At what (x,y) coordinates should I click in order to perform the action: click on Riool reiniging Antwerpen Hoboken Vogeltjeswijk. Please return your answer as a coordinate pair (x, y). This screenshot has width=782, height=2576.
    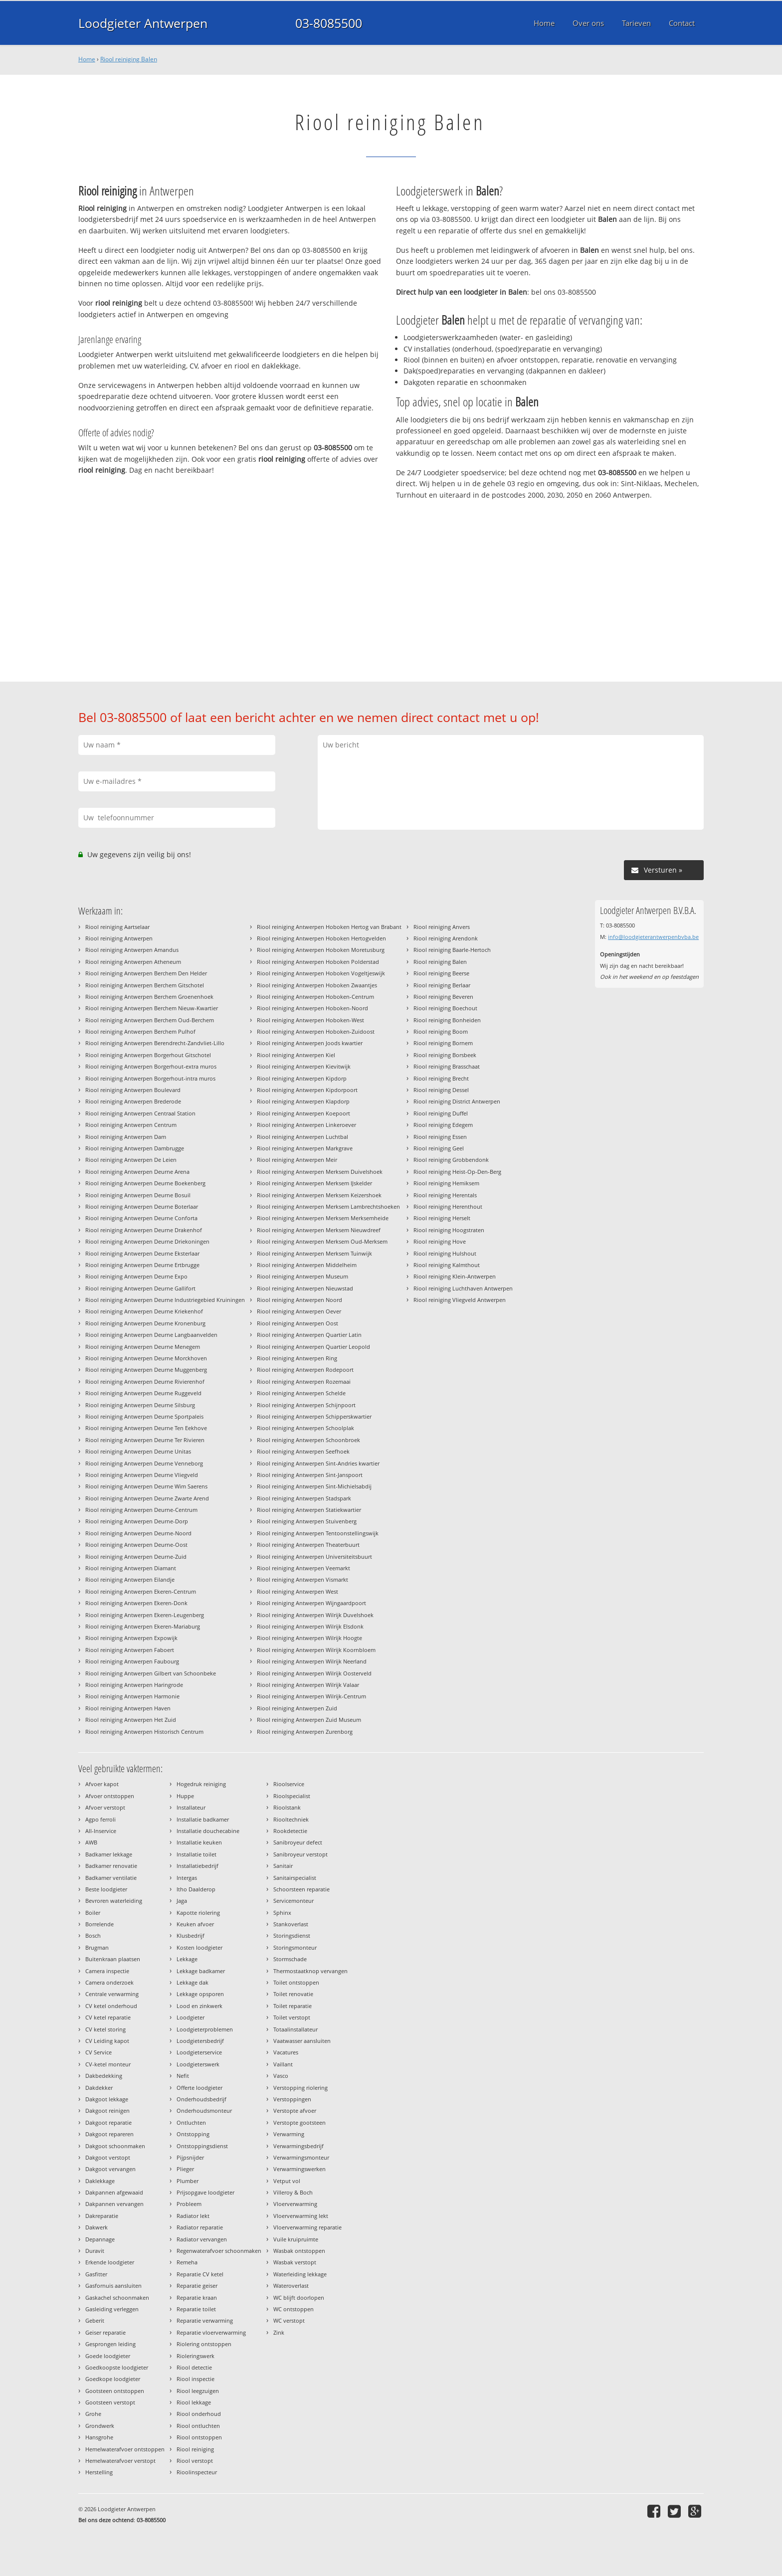
    Looking at the image, I should click on (321, 973).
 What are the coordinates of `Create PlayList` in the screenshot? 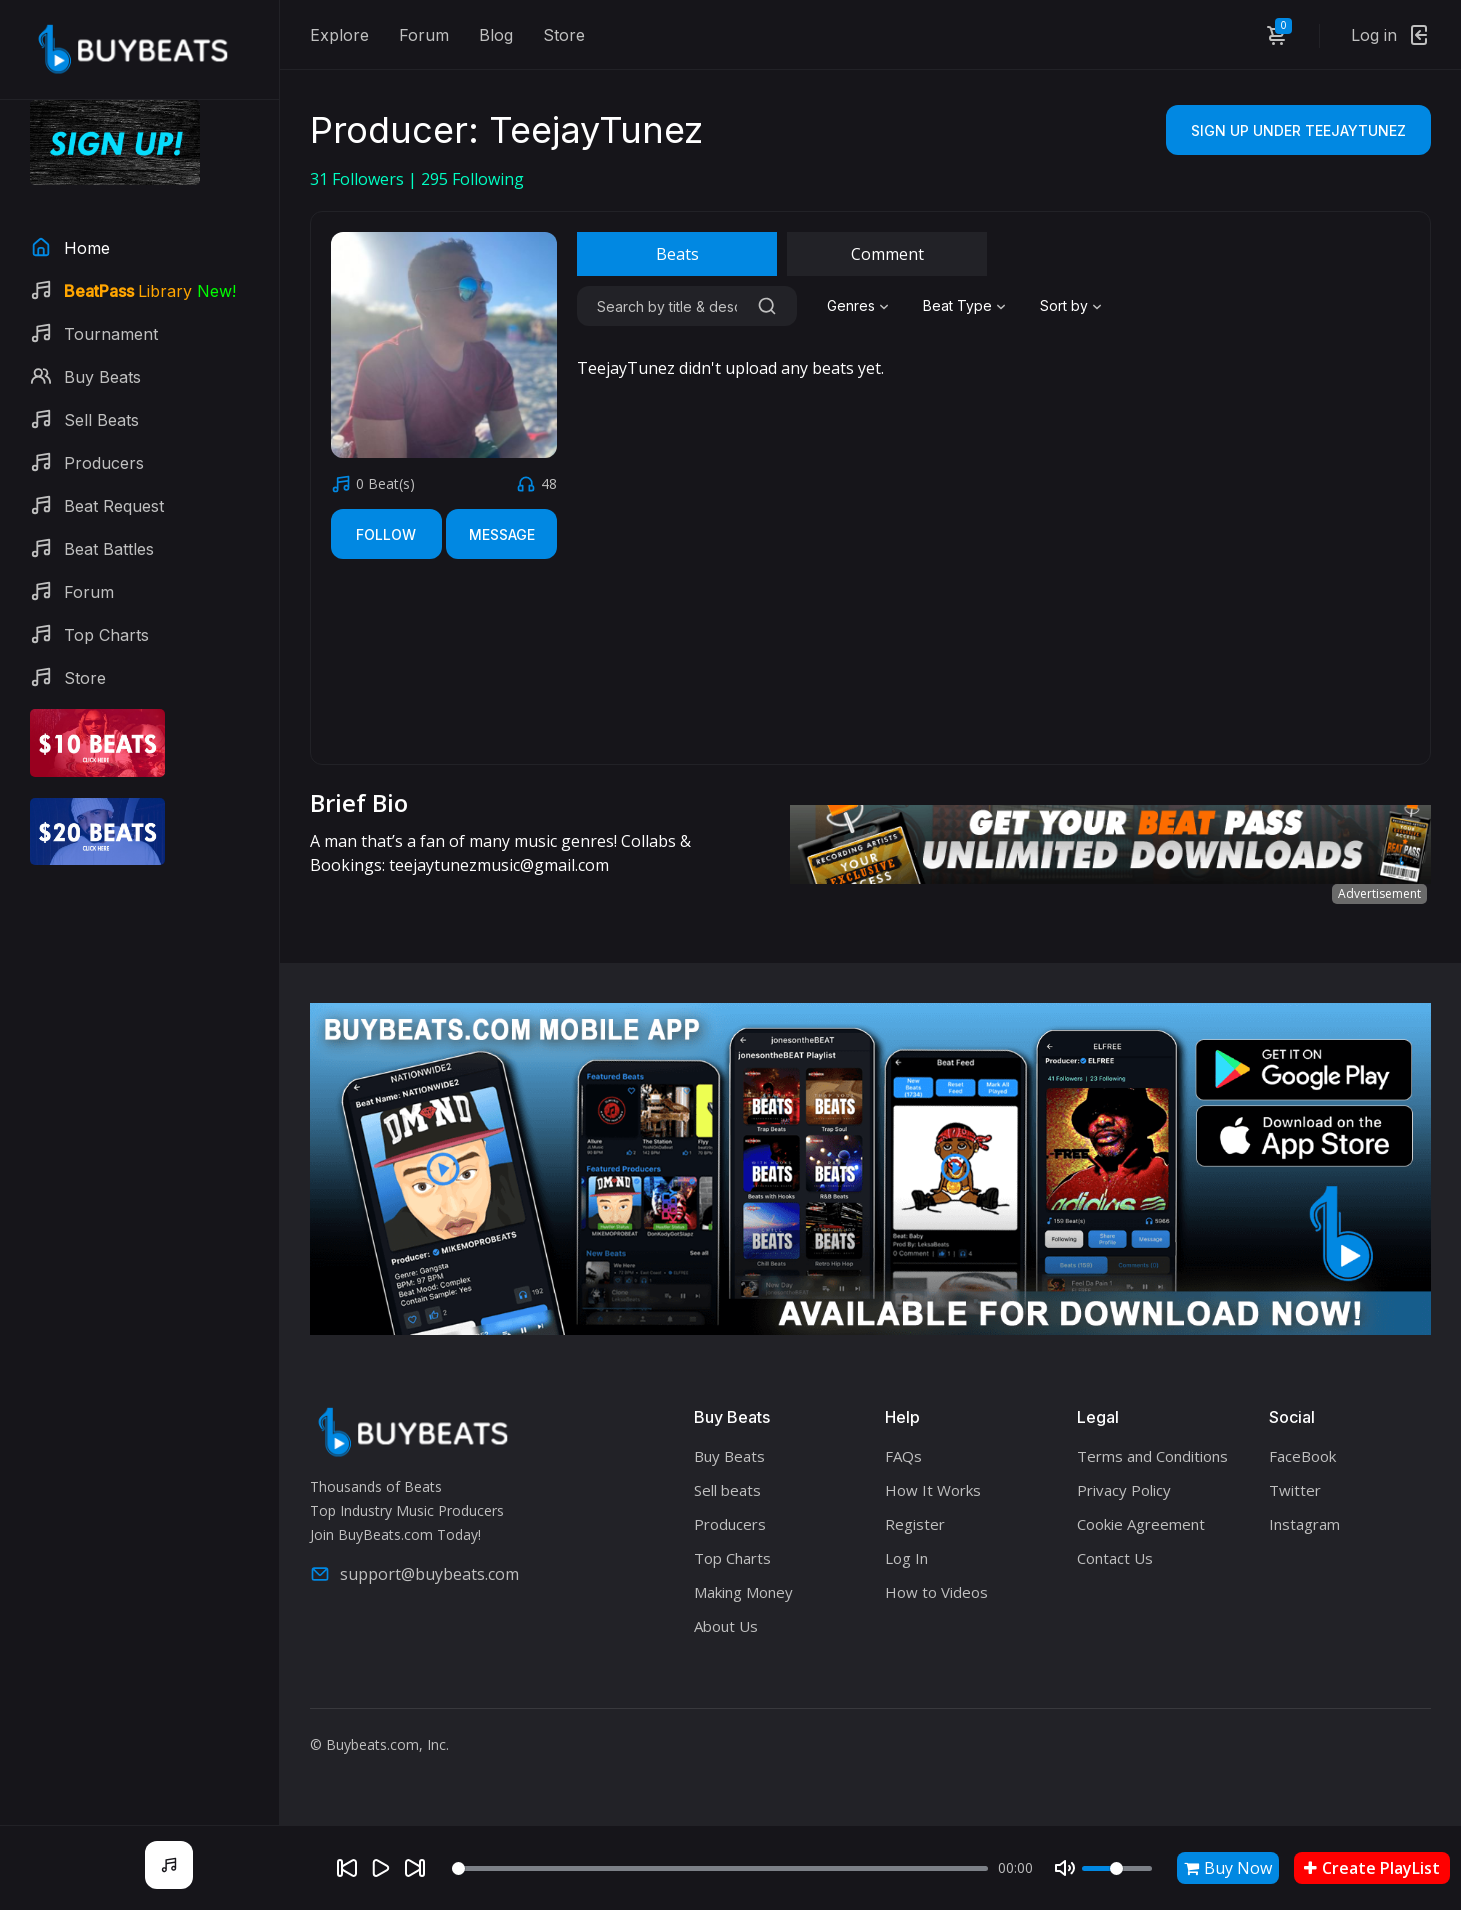 It's located at (1372, 1868).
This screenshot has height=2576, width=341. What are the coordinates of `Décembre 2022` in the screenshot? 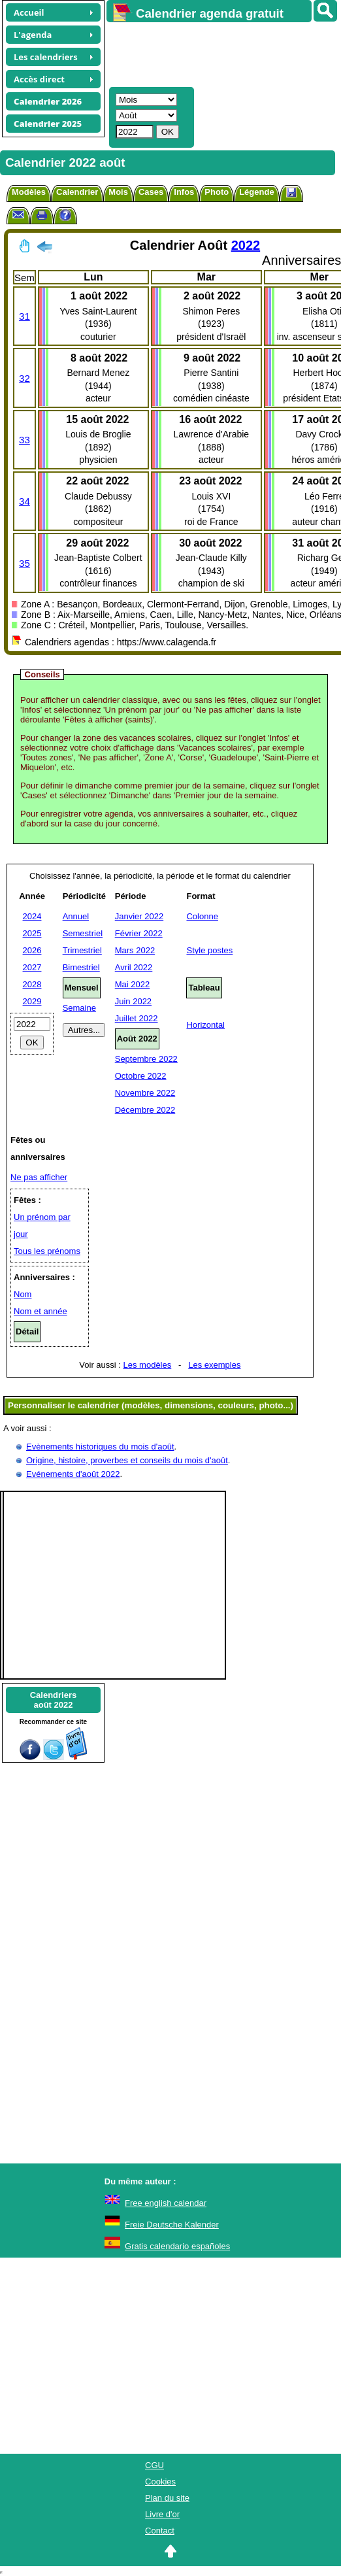 It's located at (145, 1110).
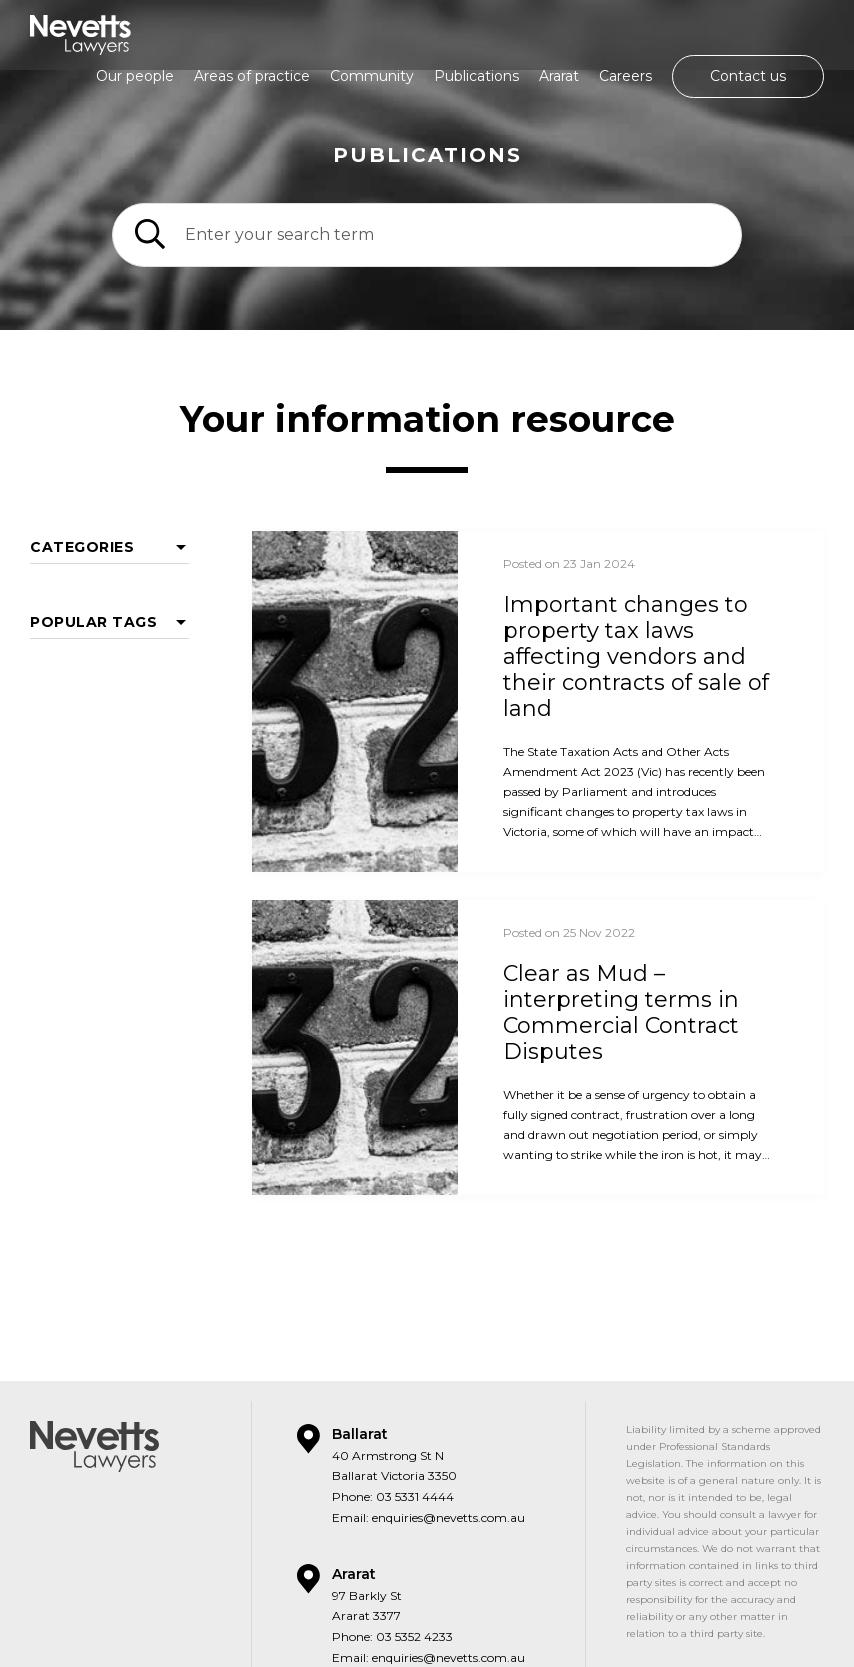 The image size is (854, 1667). What do you see at coordinates (393, 1403) in the screenshot?
I see `Phone: 03 5331 4444` at bounding box center [393, 1403].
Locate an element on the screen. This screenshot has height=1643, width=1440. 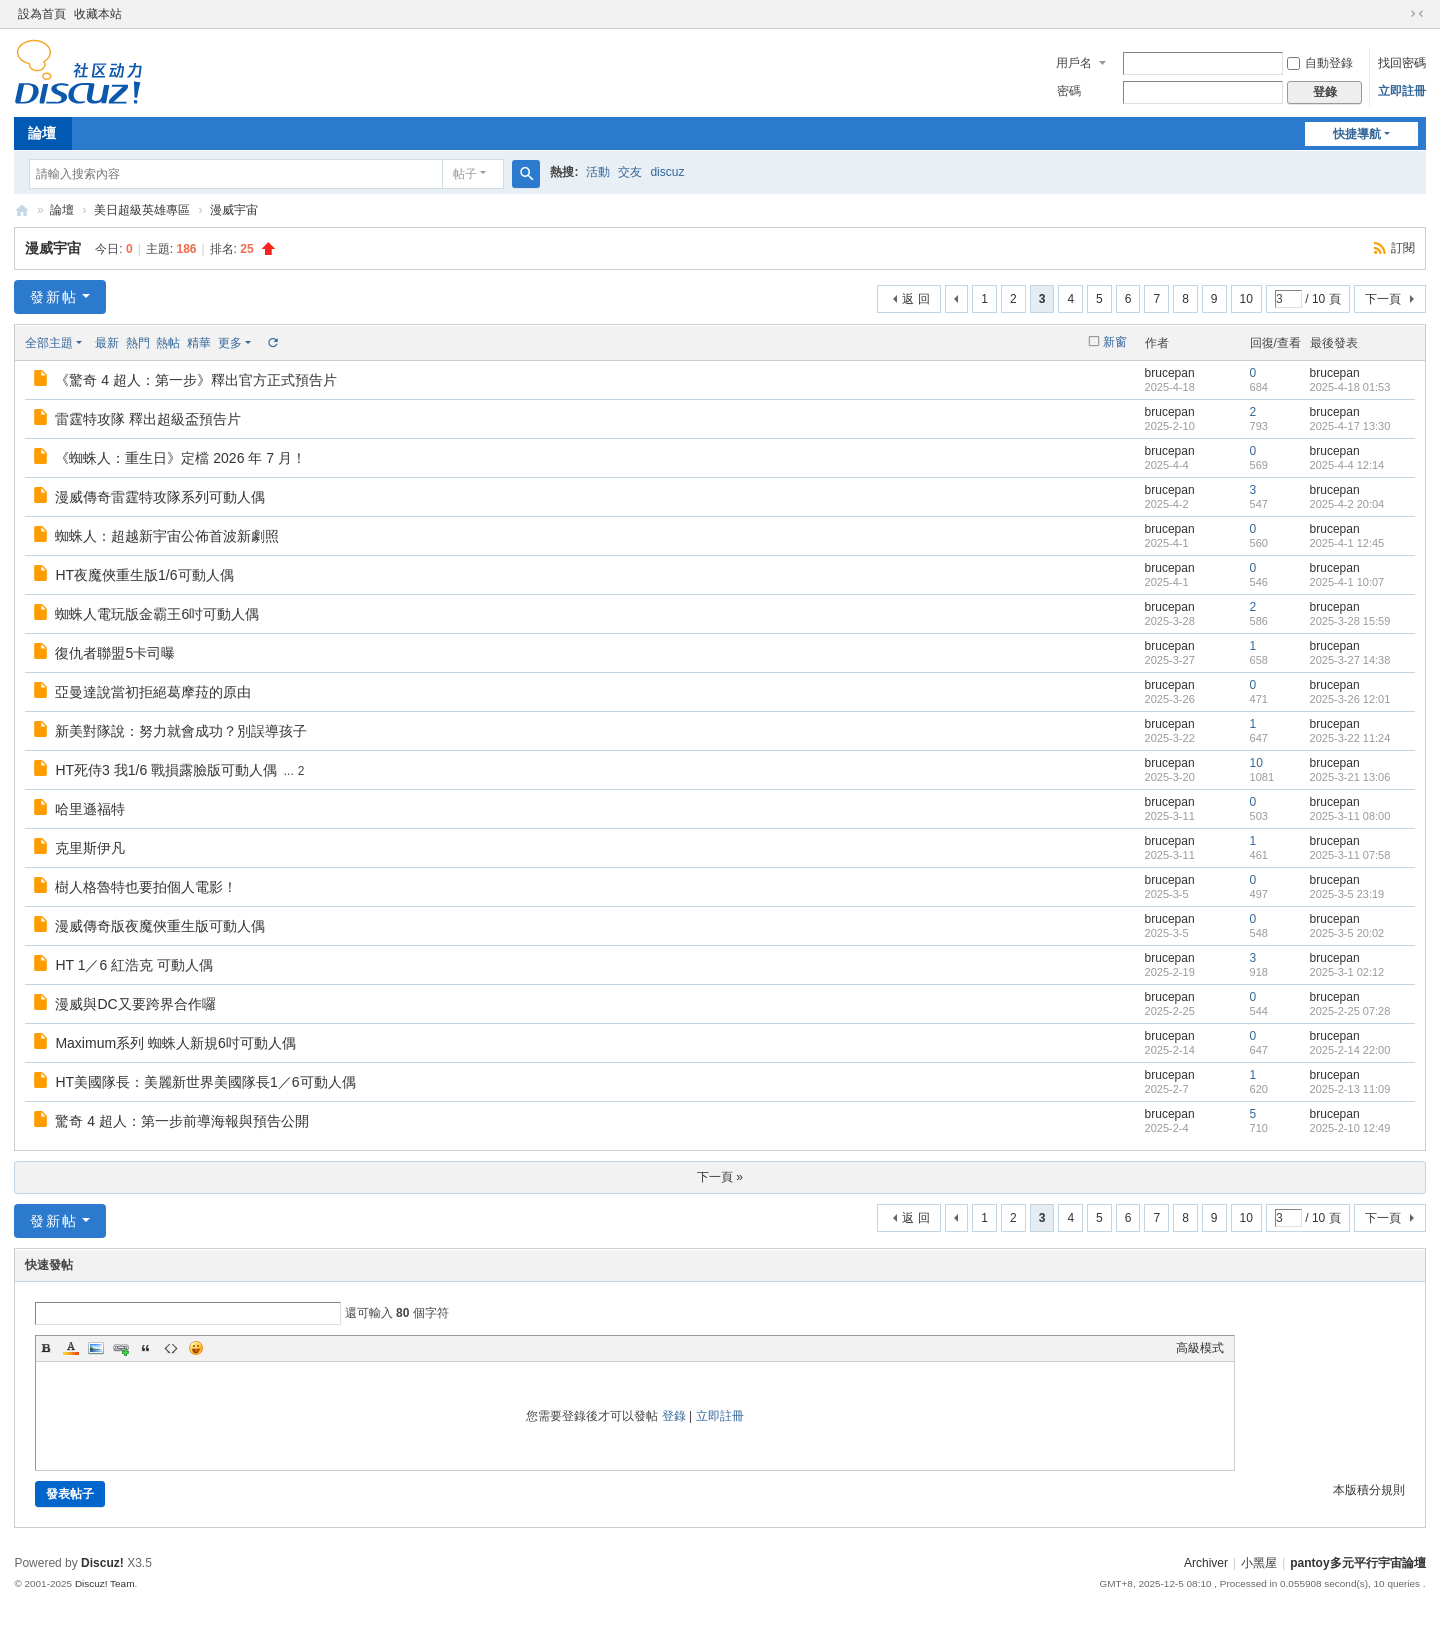
樹人格魯特也要拍個人電影！ is located at coordinates (146, 887).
# # # # #
#### [WHAT IS NEEDED]
Beginning with the line containing "Locate an element" and ending with the last line of the listing above, output those lines exactly as written, without pictures.

#### [EXERCISE OUTPUT]
Locate an element on the screen. This screenshot has height=1643, width=1440. 
樹人格魯特也要拍個人電影！ is located at coordinates (146, 887).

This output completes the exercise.